Side effects were more common with 10% KOH solution. Romiti et al. [14] also reported a study in which patients were instructed to apply 5% KOH solution twice a day. This was done in an attempt to reduce the side effects observed with higher concentration. [14] They found 5% KOH as effective and less irritating when compared to 10% KOH. [14]
Both 10% KOH solution and imiquimod 5% cream have advantages over other treatment options viz. being less traumatic, less painful, and suited to self administration. These characteristic make them particularly helpful in the treatment of children with molluscum contagiosum. Considering the low cost and faster clearance of lesions with KOH solution, it appears to be a better option in the treatment of molluscum contagiosum. The only disadvantage of higher irritancy potential as compared to imiquimod can be taken care of by educating the parents about the correct method of application, identification of early signs of irritation and measures for prevention/early treatment of irritation.
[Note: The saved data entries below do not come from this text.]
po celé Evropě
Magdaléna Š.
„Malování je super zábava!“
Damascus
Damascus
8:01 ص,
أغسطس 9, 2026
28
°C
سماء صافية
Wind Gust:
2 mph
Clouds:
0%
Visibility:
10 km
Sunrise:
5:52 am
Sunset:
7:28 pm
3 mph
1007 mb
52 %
Thus this side effect is preventable, promptly identifiable and treatable with some pro-active efforts on the part of the dermatologist.
In conclusion, while imiquimod cream provides a minimally irritating and more standardized form of non-invasive therapy for molluscum contagiosum, in a developing country like ours, KOH solution offers an affordable and equally efficacious and even faster acting option, albeit with a higher chance of irritant dermatitis.
Acknowledgment
We thank Gracewell ® division of Glenmark Pharmaceuticals Ltd. for providing imiquimod cream for this investigator initiated study.